Ultimo esempio. È stato preparato un pranzo con accanimento da gara, un'intera giornata di letture di ricette, sbattimenti, frullamenti, trituramenti, impasti, decorazioni, tavola
apparecchiata come su «Amica» (= rivista femminile, piena di belle illustrazioni),
bicchieri croccanti di pulito, posate d'argento ripulite una ad una, ore con la faccia sudata sui fornelli o nel forno. E poi lui e gli amici invitati si siedono a tavola e divorano tutto, senza neanche guardare quello che hanno nel piatto. Poteva essere una rana
viva, la cacca di una mucca, una scatoletta di tonno aperta in quel momento, ed era lo stesso: gli occhi sulla tivù per il grande derby Peretola-S.Giuliano al Lambro =partitella di nessuna importanza).
Ma non è finita. Un uomo che lavora avrà i suoi pasticci, ma ha un orario e un sindacato, che, grazie a Dio, sta bene attento a limitare il suo sfruttamento.
Mettiamo, invece, che per nuove disposizioni la giornata lavorativa inizi alle sei del mattino e finisca alle dieci, con eventuali chiamate notturne, se necessario. Che non sia possibile avere un sindacato, con cui i padroni devono fare i conti
ad ogni rinnovo di contratto. Che sia assolutamente proibita ogni protesta, ogni sospensione dal lavoro, neppure in caso di malattia che non sia mortale.


Ecco, questo è esattamente il tipo di lavoro che fa la casalinga. Senza orario, finisce quando l'ultimo membro della famiglia ha bevuto l'ultima coca cola lasciando bottiglia,
tappo, bicchiere, stappabottiglie sparsi dovunque) ed è andato a letto. A meno che qualcuno non si svegli nel cuore della notte col mal di pancia e bisogna allora correre a scaldargli l'acqua della camomilla e dargli una spasmocibalgina, che c'è, solo perché la casalinga si è ricordata di comprarla.

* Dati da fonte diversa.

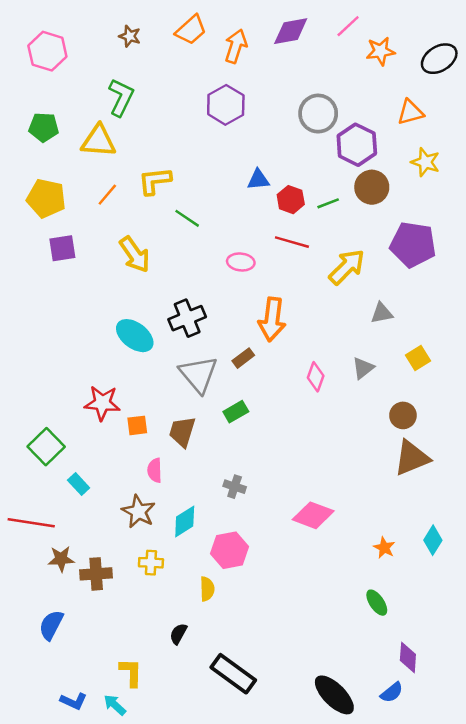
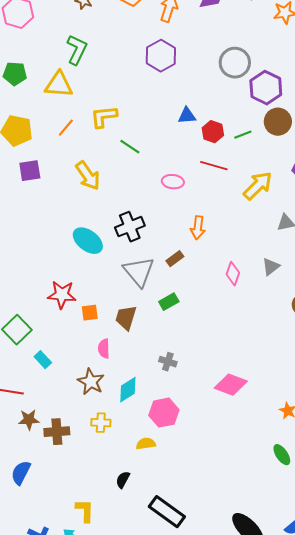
orange arrow: (272, 319) -> (198, 228), size x0.7
yellow semicircle: (207, 589) -> (146, 444), turned -96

La casalinga non ha nessun sindacato che stabilisce che ventiquattro camicie da lavare per i due uomini di casa sono troppe e inizierà se non proprio uno sciopero selvaggio, almeno lo stato di agitazione. Il sindacato delle casalinghe non c'è, non si fanno assemblee di casalinghe, non c'è un comitato di casa composto da casalinghe. Anche se le casalinghe so-
no milioni, il più grosso esercito di lavoratori del mondo, in potenza il più! pericoloso e il più minaccioso settore di operai della casa, esse non sono in grado di condurre nessuna lotta di classe, di avere qualsiasi rivendicazione. Perché sono state genialmente isolate l'una dall'altra e costrette a discutere ognuna con un datore di lavoro diverso, che è un padrone che non si può detestare e che, fuori di casa, ha spesso meno potere di un sasso (= il marito).
Lo spettro della disoccupazione per le casalinghe, è talmente minaccioso, da essere affrontato solo da poche eroine. Esse, infatti, perdendo il posto (= come mogli e madri), non perdono solo il lavoro e i mezzi di sussistenza (non lo stipendio, perché non ce l'hanno), ma anche gli affetti, tutto quello che allevia la rabbia di un lavoro che non piace, che fa avere la forza di credere che per loro, per quel marito anche lui dubbioso e stanco, per quei figli che talvolta le dimostrano affetto, ne valga la pena.

Naturalmente, ci sono uomini molto aperti e pronti a raccogliere ogni ingiustizia, che si rendono conto come essere casalinghe non sia piacevole.
Eppure, sul loro bel volto serio e comprensivo scende l'ombra dell'ineluttabilità. "Si», dicono, «avete ragione. Siete delle vittime.
Ma, purtroppo, i lavori di casa deve pur farli qualcuno».